= Beginning of Section =

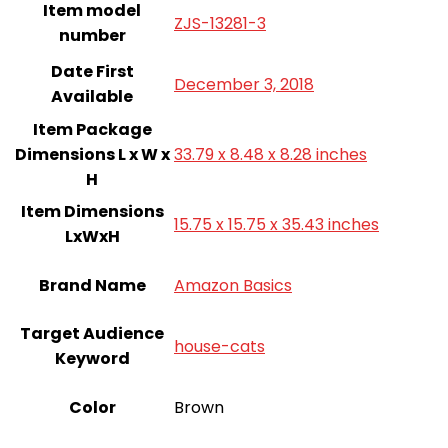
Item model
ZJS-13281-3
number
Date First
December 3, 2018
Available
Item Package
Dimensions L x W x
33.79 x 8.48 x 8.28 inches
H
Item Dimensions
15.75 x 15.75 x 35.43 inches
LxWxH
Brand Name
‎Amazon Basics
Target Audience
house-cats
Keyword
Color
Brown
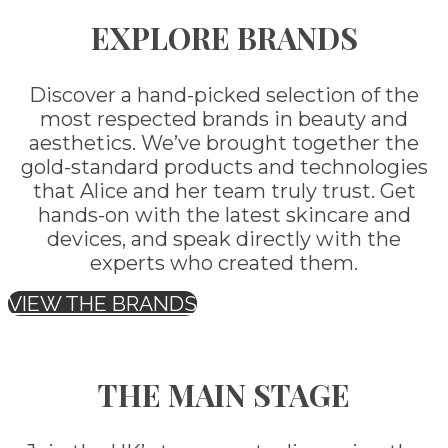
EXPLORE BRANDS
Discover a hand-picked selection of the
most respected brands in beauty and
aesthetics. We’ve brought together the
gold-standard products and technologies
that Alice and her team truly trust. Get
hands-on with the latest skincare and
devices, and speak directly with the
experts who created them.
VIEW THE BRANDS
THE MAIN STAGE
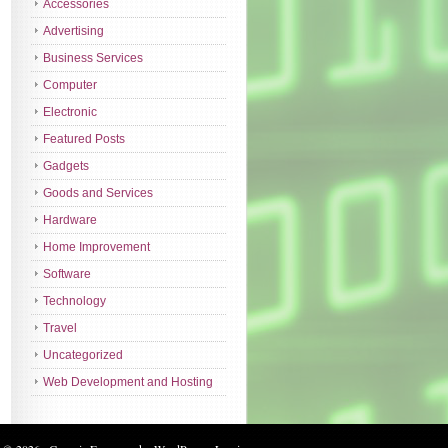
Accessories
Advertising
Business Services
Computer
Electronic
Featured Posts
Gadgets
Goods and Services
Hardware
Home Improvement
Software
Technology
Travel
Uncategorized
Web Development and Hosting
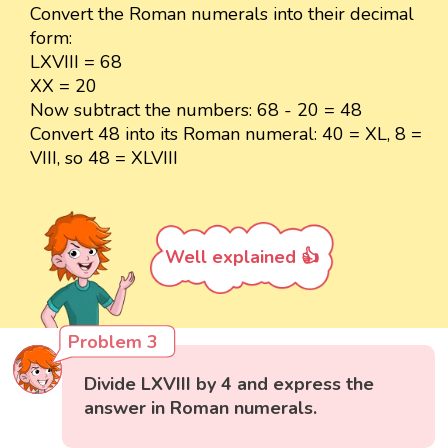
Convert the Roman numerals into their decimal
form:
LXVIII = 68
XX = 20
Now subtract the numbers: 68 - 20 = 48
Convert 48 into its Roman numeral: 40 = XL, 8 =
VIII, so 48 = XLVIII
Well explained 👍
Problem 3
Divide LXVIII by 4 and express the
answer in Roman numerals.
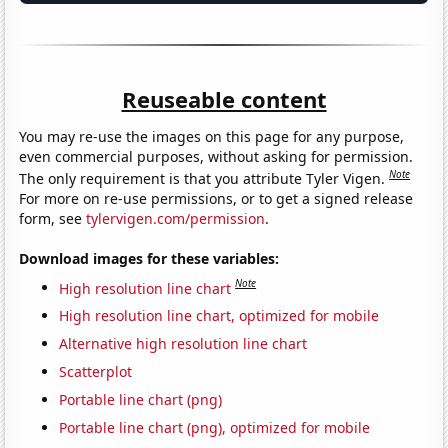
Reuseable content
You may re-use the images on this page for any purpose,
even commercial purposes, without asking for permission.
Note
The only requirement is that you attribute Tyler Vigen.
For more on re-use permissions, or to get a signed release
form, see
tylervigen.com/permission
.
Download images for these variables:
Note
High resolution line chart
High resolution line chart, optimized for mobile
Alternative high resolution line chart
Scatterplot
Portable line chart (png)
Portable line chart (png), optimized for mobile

= End of Section =

**Your instructions**
Once the pictures are removed, print all the remaining data exactly as it stands.

**Your solution**
Item model
ZJS-13281-3
number
Date First
December 3, 2018
Available
Item Package
Dimensions L x W x
33.79 x 8.48 x 8.28 inches
H
Item Dimensions
15.75 x 15.75 x 35.43 inches
LxWxH
Brand Name
‎Amazon Basics
Target Audience
house-cats
Keyword
Color
Brown
EXPLORE BRANDS
Discover a hand-picked selection of the
most respected brands in beauty and
aesthetics. We’ve brought together the
gold-standard products and technologies
that Alice and her team truly trust. Get
hands-on with the latest skincare and
devices, and speak directly with the
experts who created them.
VIEW THE BRANDS
THE MAIN STAGE
Accessories
Advertising
Business Services
Computer
Electronic
Featured Posts
Gadgets
Goods and Services
Hardware
Home Improvement
Software
Technology
Travel
Uncategorized
Web Development and Hosting
Convert the Roman numerals into their decimal
form:
LXVIII = 68
XX = 20
Now subtract the numbers: 68 - 20 = 48
Convert 48 into its Roman numeral: 40 = XL, 8 =
VIII, so 48 = XLVIII
Well explained 👍
Problem 3
Divide LXVIII by 4 and express the
answer in Roman numerals.
Reuseable content
You may re-use the images on this page for any purpose,
even commercial purposes, without asking for permission.
Note
The only requirement is that you attribute Tyler Vigen.
For more on re-use permissions, or to get a signed release
form, see
tylervigen.com/permission
.
Download images for these variables:
Note
High resolution line chart
High resolution line chart, optimized for mobile
Alternative high resolution line chart
Scatterplot
Portable line chart (png)
Portable line chart (png), optimized for mobile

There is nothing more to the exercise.